At some point in time, every homeowner will see their introductory period come to an end. If you are thinking the same way as most homeowners, you may be considering taking a remortgage out on your property.
If you are looking to learn more about remortgages in Sunderland, please feel welcome to watch our video all about taking out a remortgage, hosted by “Moneyman” Malcolm Davidson, on our channel MoneymanTV.
This will typically depend on what it is that you are looking to do. For a lot of homeowners, a remortgage in Sunderland is the next step that makes the most sense, as they look to improve their lifestyle or make the most out of their home, but it is not the right choice for everyone.
It is the job of a dedicated remortgage advisor in Sunderland to review your personal and financial situation, what all of your plans are, and see if this is the best possible plan of action for you to take.
We offer a completely transparent mortgage advice service, so if there is a better option out there for you, your mortgage advisor in Sunderland will let you know, and possibly offer up an alternative.
As is generally the case with any mortgage option, you will need to make some careful consideration and planning in advance. There are many different reasons as to why someone may look at taking out a remortgage in Sunderland once their introductory period has ended.
The most impactful reason in recent memory is because of a rise in national interest rates. Historically speaking, interest rates are much lower than they have been in previous years, so you may find that they are more likely to go up than they are to go down.
With this in mind, it may actually be more suitable you to remortgage in Sunderland as soon as possible, to fix in for a chosen amount of time, to take advantage of the current rate. People will usually opt for 2-5 year fixed rates, though you may be able to fix in for longer.

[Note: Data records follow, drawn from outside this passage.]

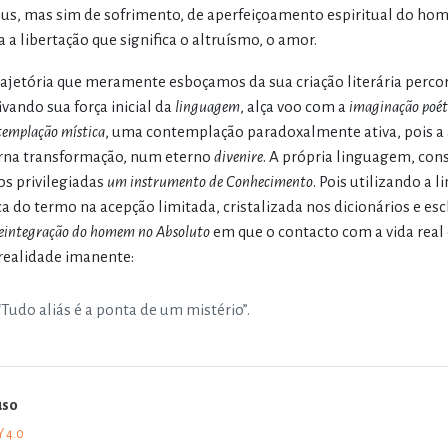
us, mas sim de sofrimento, de aperfeiçoamento espiritual do h
a a libertação que significa o altruísmo, o amor.
rajetória que meramente esboçamos da sua criação literária perc
ivando sua força inicial da
linguagem
, alça voo com a
imaginação poét
templação mística
, uma contemplação paradoxalmente ativa, pois
rna transformação, num eterno
divenire
. A própria linguagem, con
s privilegiadas
um instrumento de Conhecimento
. Pois utilizando 
ica do termo na acepção limitada, cristalizada nos dicionários e es
reintegração do homem no Absoluto
em que o contacto com a vida real 
rrealidade imanente:
“Tudo aliás é a ponta de um mistério”.
uso
Y 4.0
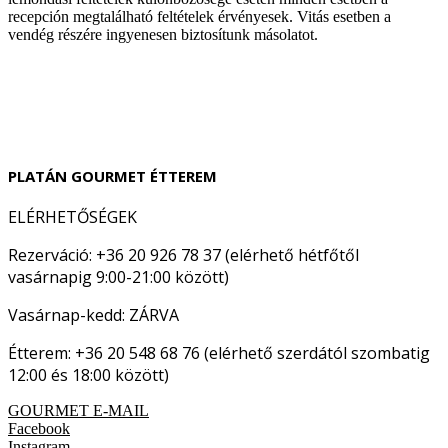
recepción megtalálható feltételek érvényesek. Vitás esetben a
vendég részére ingyenesen biztosítunk másolatot.
PLATÁN GOURMET ÉTTEREM
ELÉRHETŐSÉGEK
Rezerváció: +36 20 926 78 37 (elérhető hétfőtől
vasárnapig 9:00-21:00 között)
Vasárnap-kedd: ZÁRVA
Étterem: +36 20 548 68 76 (elérhető szerdától szombatig
12:00 és 18:00 között)
GOURMET E-MAIL
Facebook
Instagram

Doing this could potentially save you a lot of money in the long run, as the interest rate may have actually gone up during that time period, but you will still be paying the rate of interest that was available to you when you fixed in.
In other cases, it’s not necessarily because of interest rate rises, it could just be that you’d like to access better rates that may be available to you. Over time, there will be a build up of equity within your property, as well as the potential of your properties value going up.
The equity that is in your home can be used to get yourself a much better loan-to-value. This means much better interest rates, which could either contribute to saving you money, or reducing your mortgage term, depending on what you’d like to achieve.
On the topic of the equity that is in your property, other customers may look at releasing it via their remortgage in Sunderland, as a means to raise the necessary funds to cover the cost of any home improvements, modifications or alterations that they are planning to have carried out.
Whilst the mindset of many homeowners may just be to pack up and move for what they want in a home, for others, this is their home, they have grown in this building, perhaps raised or plan to raise a family in it. Because of these things, making modifications might be the best way forward.
We often hear of choices for doing this to include, for a newly refurbished kitchen, for a home office, to create an extra bedroom, more living space, a conservatory or maybe something else. This can then increase the value of your home, which can come in handy if you ever look to sell.
As you are going through your term, you may have gathered some unsecured debts against your name that have left the maintenance of your monthly payments to be quite challenging. Though it can be incredibly risky, taking out a remortgage in Sunderland to consolidate debt can be useful.
Doing so will see all of your unsecured debts combined into your monthly mortgage payments, as one single monthly outgoing. This free up disposable income and create less outgoings, though it will extend your debt over your mortgage, which will cost more on interest overall.
You should think carefully before securing other debts against your home. By adding your unsecured debts to your mortgage, which is secured on your home, you are potentially putting your home at risk if you cannot make the required repayments.
Although the total monthly cost of servicing your debt may have reduced, the total cost of repayment may still have risen as the term of your mortgage is longer than it may have taken to repay the debts originally.
Every now and again, we find that perhaps a remortgage in Sunderland is not best for a customer. That is why we would always recommend taking out remortgage advice in Sunderland before your introductory period ends, for you to speak with a mortgage advice expert and be advised on the right option.
Your mortgage advisor in Sunderland may feel that it is better for you to take out a product transfer, where you would take out a new mortgage deal, but stay with the same lender. If you’re looking to find somewhere that has more space, you may be better suited for moving home.
There may actually be more appropriate circumstances where your mortgage lenders Standard Variable Rate of interest could be your best option, though this isn’t something that is a frequent occurrence. This is because, typically speaking, your monthly mortgage payments will be more costly.
Homeowners over the age of 55, with a property that is worth £70,000 (whether they have a mortgage or not), may find it beneficial discussing equity release in Sunderland with a trusted later life mortgage advisor. They will help you to understand the pros and cons of lifetime mortgages.
Get booked in today in for a free remortgage review, by using our online booking feature. From there, a trusted and dedicated mortgage advisor in Sunderland will run through your situation with you, advising on what your best choices may be.
To understand the features and risks of equity release and lifetime mortgages, ask for a personalised illustration.
A lifetime mortgage may impact the value of your estate and it could affect your entitlement to current and future means tested benefits. The loan plus accrued interest will repayable upon death or moving into long term care.